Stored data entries

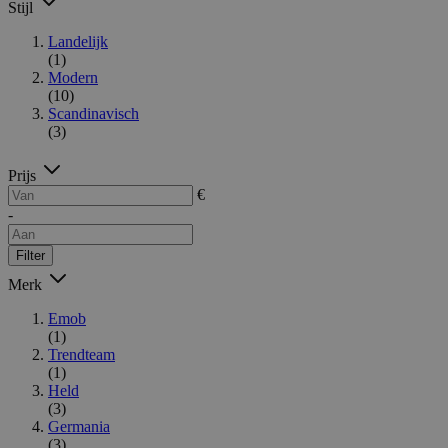
Stijl
Landelijk
(1)
Modern
(10)
Scandinavisch
(3)
Prijs
€
-
Filter
Merk
Emob
(1)
Trendteam
(1)
Held
(3)
Germania
(3)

[Exercise directions] Start at the first line and set down all of the data exactly, passing over the pictures.

[Reply]
Stijl
Landelijk
(1)
Modern
(10)
Scandinavisch
(3)
Prijs
€
-
Filter
Merk
Emob
(1)
Trendteam
(1)
Held
(3)
Germania
(3)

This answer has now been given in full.